If the monolith wasn’t enough of a diversion, I’ve managed to find another — one that is admittedly far less respectable but also birthed from curiosity and boredom. While I’m embarrassed to confess it, I recently started watching “The Real Housewives of Salt Lake City.” It’s the pinnacle of trash TV and there seems to be very little that’s real about it. But I am friends with one of the women on the show and Park City is featured fairly often. It’s equal parts distraction and familiarity, I guess.
The show is supposed to be outlandish — that’s what the franchise is built on. But the parties and the outfits and the drama are nowhere near as wild as one of the protagonist’s real-life story. Until I started watching this show, I was unaware one could bequeath a church, a congregation and a husband. But apparently, this can and did happen. One of the women married her step grandfather, her grandma’s second husband, when grams passed away. This was required in order to inherit the grandma’s church and its followers, and presumably a large stash of cash as well. I’m not really sure why the husband was bequeathed or if he had any say in who would inherit him. But it does kind of make me want to befriend Amal Clooney and see if she’ll grant me custody of George in her will. Still though, this part of the show seems to be as legit as it is disturbing. As one cast member put it, “I love my grandpas, but I would not want to be married to them. And I’m Mormon, we have a lot of latitude for a lot of weird s***.”
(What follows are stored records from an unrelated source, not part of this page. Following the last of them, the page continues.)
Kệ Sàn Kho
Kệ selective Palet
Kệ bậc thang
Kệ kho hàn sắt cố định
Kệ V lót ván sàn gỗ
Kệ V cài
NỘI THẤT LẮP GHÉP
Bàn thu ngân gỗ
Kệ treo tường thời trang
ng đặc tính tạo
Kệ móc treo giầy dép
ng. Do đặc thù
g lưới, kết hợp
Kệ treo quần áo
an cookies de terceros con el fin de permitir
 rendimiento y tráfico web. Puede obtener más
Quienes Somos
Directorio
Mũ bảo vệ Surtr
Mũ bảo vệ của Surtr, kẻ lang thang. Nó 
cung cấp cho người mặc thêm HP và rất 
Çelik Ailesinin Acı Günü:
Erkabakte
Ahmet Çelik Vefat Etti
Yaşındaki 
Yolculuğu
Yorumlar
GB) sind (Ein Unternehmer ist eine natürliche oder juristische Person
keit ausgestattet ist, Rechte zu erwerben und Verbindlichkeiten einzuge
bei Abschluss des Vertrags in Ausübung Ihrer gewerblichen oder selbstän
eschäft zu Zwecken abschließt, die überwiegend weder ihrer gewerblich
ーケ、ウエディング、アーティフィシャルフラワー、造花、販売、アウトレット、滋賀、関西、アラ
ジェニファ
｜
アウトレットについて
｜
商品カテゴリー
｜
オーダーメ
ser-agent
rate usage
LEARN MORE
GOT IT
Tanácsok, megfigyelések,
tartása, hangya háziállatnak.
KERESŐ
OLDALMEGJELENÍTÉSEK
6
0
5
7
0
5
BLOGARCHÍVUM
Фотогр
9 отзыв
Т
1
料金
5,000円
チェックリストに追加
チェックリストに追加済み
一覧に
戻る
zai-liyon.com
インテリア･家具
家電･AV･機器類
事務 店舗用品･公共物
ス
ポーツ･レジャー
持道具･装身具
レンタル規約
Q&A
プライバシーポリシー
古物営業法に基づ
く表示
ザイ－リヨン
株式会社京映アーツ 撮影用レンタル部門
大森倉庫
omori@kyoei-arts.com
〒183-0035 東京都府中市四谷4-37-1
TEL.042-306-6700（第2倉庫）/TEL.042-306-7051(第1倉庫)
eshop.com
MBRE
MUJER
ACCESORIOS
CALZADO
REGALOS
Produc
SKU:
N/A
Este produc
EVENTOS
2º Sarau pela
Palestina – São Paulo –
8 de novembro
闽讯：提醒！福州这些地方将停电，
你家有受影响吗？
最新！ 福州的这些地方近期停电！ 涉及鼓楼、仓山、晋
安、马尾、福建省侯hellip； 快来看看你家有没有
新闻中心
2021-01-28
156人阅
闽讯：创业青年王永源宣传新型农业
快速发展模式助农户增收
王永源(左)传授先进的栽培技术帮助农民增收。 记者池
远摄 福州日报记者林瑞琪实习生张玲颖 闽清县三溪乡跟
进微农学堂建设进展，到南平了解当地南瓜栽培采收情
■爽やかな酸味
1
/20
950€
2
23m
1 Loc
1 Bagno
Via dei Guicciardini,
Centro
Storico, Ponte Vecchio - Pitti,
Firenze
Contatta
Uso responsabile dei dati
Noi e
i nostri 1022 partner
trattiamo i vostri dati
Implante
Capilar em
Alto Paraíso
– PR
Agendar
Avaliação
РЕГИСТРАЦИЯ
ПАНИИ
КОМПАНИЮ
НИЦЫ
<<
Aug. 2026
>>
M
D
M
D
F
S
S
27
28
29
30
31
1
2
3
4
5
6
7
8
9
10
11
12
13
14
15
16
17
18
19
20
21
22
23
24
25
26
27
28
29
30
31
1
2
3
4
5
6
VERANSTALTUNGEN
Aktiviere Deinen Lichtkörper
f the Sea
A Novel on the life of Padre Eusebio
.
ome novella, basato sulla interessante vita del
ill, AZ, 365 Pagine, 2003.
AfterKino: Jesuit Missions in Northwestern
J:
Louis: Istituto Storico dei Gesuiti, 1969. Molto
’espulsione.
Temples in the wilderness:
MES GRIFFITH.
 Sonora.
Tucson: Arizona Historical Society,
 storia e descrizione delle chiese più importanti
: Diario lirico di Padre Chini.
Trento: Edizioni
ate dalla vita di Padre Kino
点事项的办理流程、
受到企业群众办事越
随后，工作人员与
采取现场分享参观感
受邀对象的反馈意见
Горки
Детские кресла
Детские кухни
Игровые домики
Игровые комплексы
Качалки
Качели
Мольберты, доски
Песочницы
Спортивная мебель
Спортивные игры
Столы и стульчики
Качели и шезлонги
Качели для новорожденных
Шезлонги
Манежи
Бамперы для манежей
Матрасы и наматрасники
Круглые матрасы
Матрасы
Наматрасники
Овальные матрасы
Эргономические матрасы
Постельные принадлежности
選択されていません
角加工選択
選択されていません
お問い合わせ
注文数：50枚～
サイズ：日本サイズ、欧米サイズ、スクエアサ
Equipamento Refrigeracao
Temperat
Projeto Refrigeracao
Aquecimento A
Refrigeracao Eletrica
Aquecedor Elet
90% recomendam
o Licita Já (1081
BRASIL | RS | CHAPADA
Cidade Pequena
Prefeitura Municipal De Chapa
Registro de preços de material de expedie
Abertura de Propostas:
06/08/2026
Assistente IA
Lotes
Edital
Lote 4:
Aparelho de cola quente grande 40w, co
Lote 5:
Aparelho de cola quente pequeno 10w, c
Whether it’s a metal structure erected in a remote patch of desert or the very unrealistic lives of a handful of women who live near us, maybe weird s*** is really what we all need right now. It’s existence reminds us to tap into our imaginations, allows us to relish in a distraction, and if nothing else, confirms our life is not nearly as bizarre as the woman who inherited a marriage to her step grandfather.